Editing – Part 1

I have just recently finished a first draft of my novel and am in the editing/revision stages, so I thought this would be a good week to discuss my editing process. This will be a two part blog with part one being Macro-editing and part two being Micro-editing. Part two will be published next Monday (May 21, 2018) so stay tuned for that.

Now, let’s talk about editing. Editing can be quite a challenge. For me, it’s more tedious than difficult, but I know it needs to be done. I know several people who absolutely abhor editing so they pay an editor to do the work for them and they just write the revisions. (There’s nothing wrong with that at all!) However, I kinda like the practice of learning to edit my own work. I may not be the greatest editor in the world, but the only way to get better at something is to practice with good form.

Before I jump into my editing process, I want to talk a little about the difference in Macro and Micro editing. It’s probably obvious, but I’d rather state it just in case there is someone who might not know.

MACRO-EDITING is all the big important pieces of the story: Characterization, Setting, Structure, Narration, Theme, Pacing, Focus, and Plot. There are questions that you want answered about each of these elements, so as a best practice method, I write down the element and a somewhat specific question I need answered for it. (This is for the first round of revisions. I ask more specific questions the more revisions I do.)  This type of editing should be done separately from Micro-editing because it will allow to focus more clearly on just the story. So, unless the grammar or sentence structure is too horrible to comprehend, ignore it for now. Macro-editing will help you iron out all the details of the actual story before diving into the smaller more nit-picky elements.

My Process:

The first thing I do is grab my macro-editing checklist. I keep it next to me as I read through my first draft focusing on one element at a time (for novels I stick to one chapter at a time). I used to like to print my work out and write with colorful pens in the margin, but I hated having to buy lots of paper and ink (which is expensive). Now, I use Scrivener. This writing software has an editing/revision mode that allows me to write notes in the margins for each chapter, has a color-coded revision process, and saves me money. You don’t have to go out and buy scrivener to do this, a simple word doc will do. You could use the comments element to create notes and color-code your comments by creating different colored text. I just chose to use scrivener so that I wouldn’t have to keep clicking the color of the text I want every time I needed to make a comment/suggestion. That became really annoying.

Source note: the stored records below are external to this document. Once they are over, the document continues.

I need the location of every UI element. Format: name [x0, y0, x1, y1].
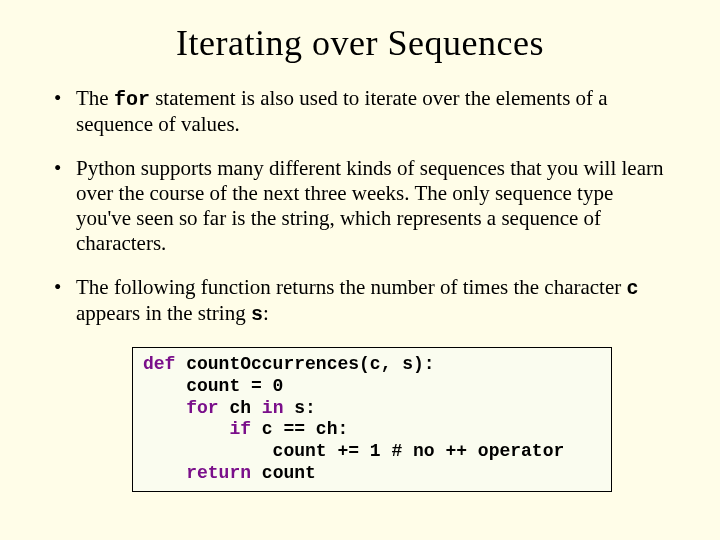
- bullet-3-code-c: c: [626, 277, 638, 300]
- code-l3-end: s:: [283, 398, 315, 418]
- code-l5: count += 1 # no ++ operator: [143, 441, 564, 461]
- kw-def: def: [143, 354, 175, 374]
- bullet-3-text-b: appears in the string: [76, 301, 251, 325]
- slide-title: Iterating over Sequences: [48, 22, 672, 64]
- code-l3-mid: ch: [219, 398, 262, 418]
- code-l4-end: c == ch:: [251, 419, 348, 439]
- kw-for: for: [186, 398, 218, 418]
- code-l6-end: count: [251, 463, 316, 483]
- bullet-3-text-a: The following function returns the numbe…: [76, 275, 626, 299]
- bullet-3-code-s: s: [251, 303, 263, 326]
- bullet-1: The for statement is also used to iterat…: [48, 86, 672, 136]
- kw-return: return: [186, 463, 251, 483]
- code-l6-indent: [143, 463, 186, 483]
- code-l3-indent: [143, 398, 186, 418]
- code-l4-indent: [143, 419, 229, 439]
- code-l2: count = 0: [143, 376, 283, 396]
- slide: Iterating over Sequences The for stateme…: [0, 0, 720, 540]
- bullet-1-text-a: The: [76, 86, 114, 110]
- kw-if: if: [229, 419, 251, 439]
- kw-in: in: [262, 398, 284, 418]
- bullet-list: The for statement is also used to iterat…: [48, 86, 672, 327]
- bullet-2: Python supports many different kinds of …: [48, 156, 672, 255]
- bullet-3: The following function returns the numbe…: [48, 275, 672, 326]
- bullet-3-text-c: :: [263, 301, 269, 325]
- bullet-1-text-b: statement is also used to iterate over t…: [76, 86, 608, 136]
- bullet-1-code-for: for: [114, 88, 150, 111]
- code-l1-rest: countOccurrences(c, s):: [175, 354, 434, 374]
- bullet-2-text: Python supports many different kinds of …: [76, 156, 664, 254]
- code-block: def countOccurrences(c, s): count = 0 fo…: [132, 347, 612, 493]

The second thing I do is make a plan for the revision. Taking my notes from the macro-editing portion that I previously completed, I write down the overarching goals that I want to achieve within each element (This takes a lot of time because for each element, you have to look at each individual person or place within your story). For example, one of my characters seemed a bit too whiny. So, my plan is to find a way to keep them in character, without making them annoying. How am I going to do that? Well, this character is whiny because he’s afraid, so my plan is to insert a scene that informs the reader of his actions. Let them in on what he’s going through. This will make the reader feel empathy instead of annoyed. I also plan on taking out a couple of instances where he seems whiny to balance him out a bit.

The next thing I do is write the revisions. Yup. After I’ve made a plan for all the suggestions I gave myself, I sit down and write some more.

The last thing I do is start the macro-editing process all over again. I do this until the story feels complete. Once I think there is nothing more for me to do with my story (as far as big picture elements go), I start on the Micro-edits.

Here is the Macro-editing checklist that I keep by my side:

My Macro-Editing Diagnostic Checklist:

Characterization What drives your character? What is their goal? Are they well-rounded?
Setting Are there enough descriptions of the surroundings? Are there too many descriptions (Word dump)?
Structure Is the story successfully making it from point A to point B? Are there any hiccups or holes?
Narration What is the point of view? How does it relate to the story? Is there a better Point of view that would be more beneficial in the writing of this story?
Theme Does the theme mix well with the structure?
Pacing Does the story move at a good place? Is the conflict and rising action happening too quickly or in the wrong places? Is it taking too long for conflict to arise? Does the resolution occur too quickly or too slow?
Focus Does the writing stay on topic? Are there too many sub-plots getting in the way?
Plot Does everything make sense? Are there any holes or unanswered questions?

 

What is your editing process like? Do you break it into two parts like I do or do you have your own unique way of editing. Tell me about it! I’d love to hear about your processes.

Also, what would you like to read about next? Let me know so I can blog about it!!